US poised to sue contractors who don’t report breaches
WASHINGTON — The Justice Department is poised to sue government contractors and other companies who receive U.S. government grants if they fail to report breaches of their computer systems or misrepresent their cybersecurity practices, the department’s No. 2 official said Wednesday.
Deputy Attorney General Lisa Monaco said the department is prepared to take action under a statute called the False Claims Act that permits the government to file lawsuits over misused federal funds. The Justice Department will also protect whistleblowers who come forward to report those issues, she said.
“For too long, companies have chosen silence under the mistaken belief that it’s less risky to hide a breach than to bring it forward and to report it. Well, that changes today,” Monaco said.
The action, unveiled at the Aspen Cyber Summit, is aimed at contractors who fail to report hacks or who knowingly provide deficient cybersecurity products. It’s an outgrowth of an ongoing
Justice Department cyber policy review, and is also part of a broader Biden administrative effort to incentivize contractors and private companies to share information with the government about breaches and to bolster their own cybersecurity defenses.
Officials have repeatedly spoken of the need for better private sector engagement as the government confronts a surge in ransomware attacks that in the last year have targeted critical infrastructure and major corporations.
The measure underscores the extent to which the government views cyberattacks as not just harmful to an individual company but also to the American public in general, especially given recent attacks against a major fuel pipeline and meat processor.
“Where those who are entrusted with government dollars, who are entrusted to work on sensitive government systems, fail to follow required cybersecurity standards, we’re going to go after that behavior and extract very hefty fines,” Monaco said.
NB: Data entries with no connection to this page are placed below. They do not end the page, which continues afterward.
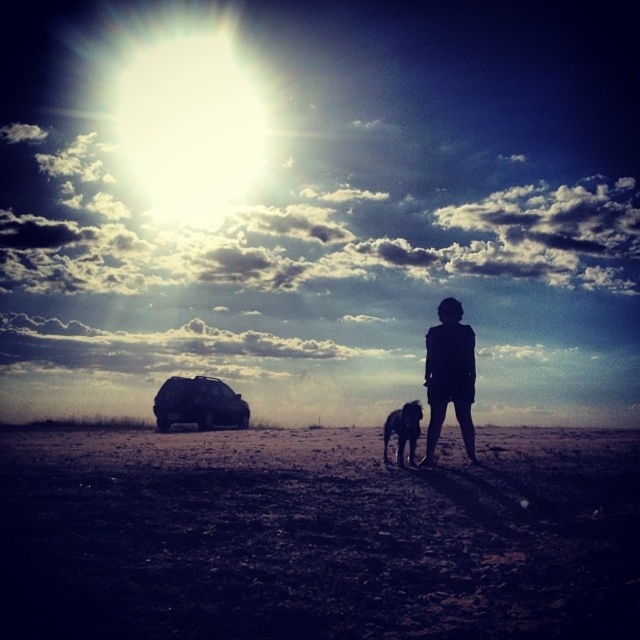 You are a photographer trying to capture a photo of the silhouette figure at center and the shiny black dog at center. Based on their sizes in the image, which one would appear closer to the camera?

The silhouette figure at center is bigger than the shiny black dog at center, so the silhouette figure at center would appear closer to the camera since larger objects in the frame typically indicate proximity to the viewer.

You are driving a car and see the image. There is a silhouette figure at center and a black matte suv at lower left. Which object is closer to you based on their positions?

The silhouette figure at center is closer to you because it is positioned to the right of the black matte suv at lower left, which is further away.

You are a photographer trying to capture the shiny black dog at center in the sunlight. The dark brown dirt field at center is in the way. Can you move the dog to a different spot where it won

The dark brown dirt field at center is positioned under the shiny black dog at center, meaning the dog is standing on the field. Since the field is part of the ground, you cannot move the dog without also moving it off the ground. Consider adjusting your camera angle or using a different background. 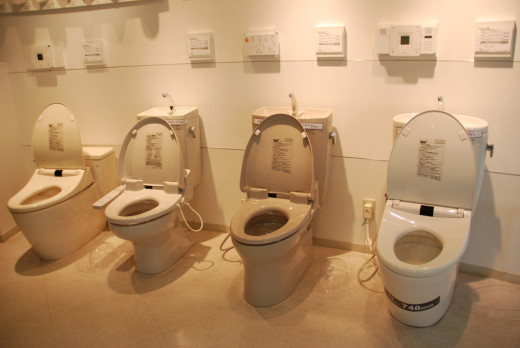 I want to click on white toilets, so click(454, 233), click(151, 214), click(66, 186). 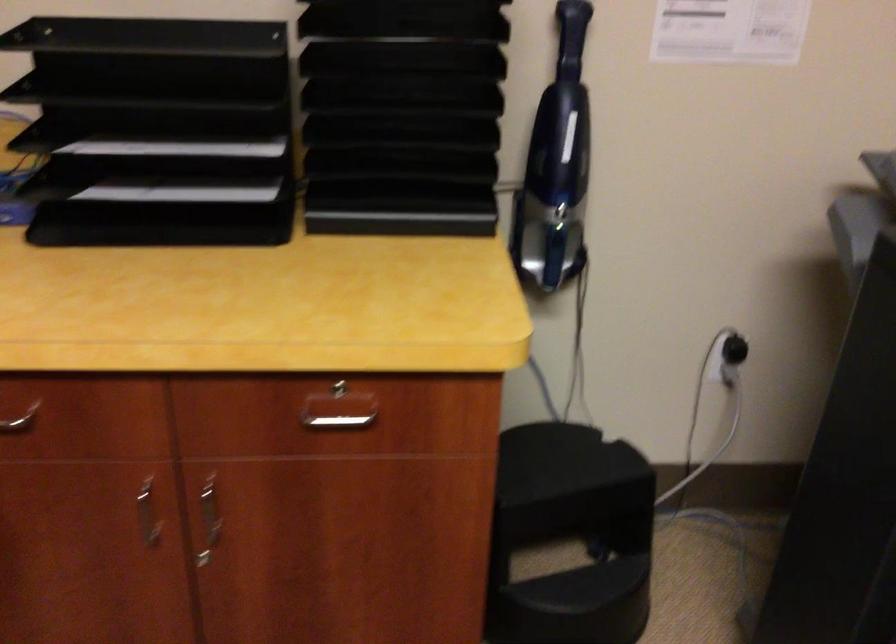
Monaco also announced the creation of a new cryptocurrency enforcement team within the department — drawing from experts in cybersecurity and money laundering — aimed at destabilizing the financial ecosystem that drives ransomware attacks and the criminal hacking gangs behind them.
The action follows Treasury Department sanctions last month against a Russia-based virtual currency brokerage that officials say helped at least eight ransomware gangs launder virtual currency.